Innovation is often about changing the way we think about a problem, sometimes even changing the terminology so that we can focus on a better solution. That’s what John Bare wants to do: Instead of diagnosing and pointing out the nation’s food deserts, he wants to empower a cure for the problem with a name. In creating the Food Oasis Movement, Bare shifts the attention to meeting the demand for fresh fruits and vegetables, rather than assigning blame for the lack of healthy produce. He’s identifying innovators and their creative ideas for engaging families and supporting their desire to learn about healthy cooking and choose nutritious foods. With new programs emerging in cities including Philadelphia, Chicago, and Atlanta, the oasis is certainly growing.
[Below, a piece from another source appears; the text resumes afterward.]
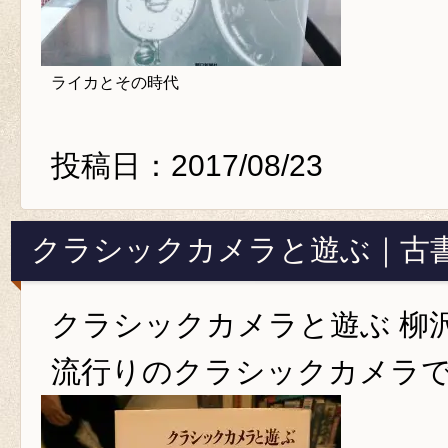
ライカとその時代
投稿日：2017/08/23
クラシックカメラと遊ぶ｜古
クラシックカメラと遊ぶ 柳沢
流行りのクラシックカメラ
Will Philly Be Known for Healthy Produce Instead of Cheesesteaks?
The first food most people would associate with Philadelphia is the cheesesteak—tasty and popular, but not exactly nutritious. Philly isn’t quite known for its fruits and vegetables, but Healthy Corner Store Initiative, is the nation’s biggest city-wide effort to bring healthy foods to convenient stores. The proactive initiative requires store owners to take small, low-risk steps toward stocking healthier items, meant to protect and support the business as it transforms from a source of sugary drinks and salty snacks to an easier source of nutritious foods. Not only has the successful partnership with the city department of health and local philanthropy Food Trust helped grow the program to over 600 stores in the city—it has also reached out to nearby Norristown, Penn., and over the bridge to Camden, N.J., to consult on similar programs for cities with similar struggles.